2020 in review: COVID-19 accelerates congressional modernization
Philadelphia’s yellow fever outbreak in 1793 and the 1918 Spanish flu couldn’t do what the COVID-19 pandemic did for Congress this year: force it to reckon with its historical objection to institutional change.
The House of Representatives established the Select Committee on the Modernization of Congress in January 2019. And since then, most of the committee’s work has been treated as recommendations, rather than as a call for urgent and necessary action.
That is until the pandemic hit. Throughout 2020, COVID-19 has proven the importance of a congressional modernization committee and provided a springboard to largely bypass the typical staunch opposition to modernization efforts such as remote work and proxy voting.
Remote work options
The House quickly recognized the need to transition to remote work in the early days of the pandemic. Committee on House Administration Chair Zoe Lofgren, D-Calif., issued a Dear Colleague letter on March 4 informing members that unspent 2019 funds could be used to purchase the technology necessary for telework. She also urged staff to beef up their offices’ continuity of operations plans.

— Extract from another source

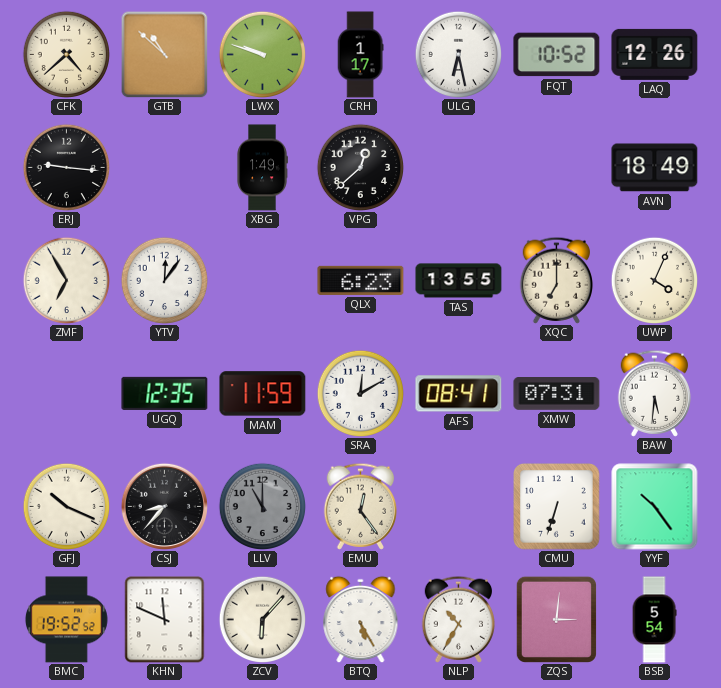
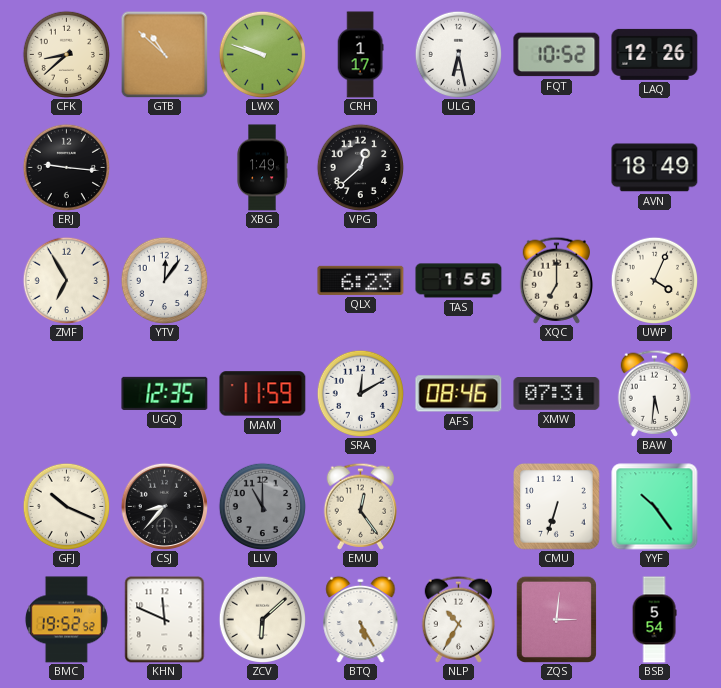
CFK: 4:38 -> 8:38
TAS: 13:55 -> 1:55
AFS: 08:41 -> 08:46
ZCV: 6:07 -> 6:08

“We note that adopting such plans and purchasing suitable equipment to permit telework is a safeguard and investment that will protect offices in the future, including from situations where offices may need to be closed because of natural disasters,” she wrote.
On March 9, the Chief Administrator Officer also set up a House Telework Readiness Center to provide technical assistance.
Digital submissions
Congress is stubbornly analog and paper-based, but with fewer staff members around to shuttle bills and distribute Dear Colleague letters for signatures, both chambers needed a quick pivot to digital workflows.
Speaker Nancy Pelosi, D-Calif., announced a process for members and staff to digitally submit bills, co-sponsorships, and extension of remarks through an email system managed by the House Clerk on April 6. By May 20, members could also digitally submit committee reports.
Remote proceedings
The House Committee on Veterans’ Affairs held a first-ever live virtual forum on April 28 about the pandemic’s effect on homeless veterans, using Open Broadcast Software to personalize Zoom speaker displays. The Senate Homeland Security and Governmental Affairs Permanent Subcommittee on Investigations held its own virtual proceeding on April 30.
What followed was a relatively quick — for Congress — adoption of virtual and hybrid convening.
That new technology also presented new opportunities for gaffes, such as when Sen. Tom Carper, D-Del., swore during a live virtual hearing in late August.
The House altered its rules on May 15 to allow for both virtual committee hearings and, significantly, proxy voting for the duration of the pandemic. So far, 123 members have designated a proxy, or another member who can vote on their behalf.
“Convening Congress must not turn into a super-spreader event,” House Rules Chairman Jim McGovern, D-Mass., said at the time.
The introduction of proxy voting, though limited to just the current health crisis, is one of the largest updates to voting procedures since the elimination of “teller votes” in 1971 and the debut of the still-in-use electronic voting system in 1973.
The events in 2020 forced Congress to take significant strides not only in updating workflows and adopting new technologies but also in recognizing why a continuous modernization effort is important: Pelosi announced that the Select Committee to Modernize Congress will continue its work into the 117th Congress.
“Through bipartisan collaboration and a commitment to reform, I’m proud that this Committee has approved nearly 100 recommendations over the course of the last year and a half to make Congress work better for the American people,” Chairman Derek Kilmer, D-Wash., said in a statement announcing the committee’s renewal. “But our work is only getting started.”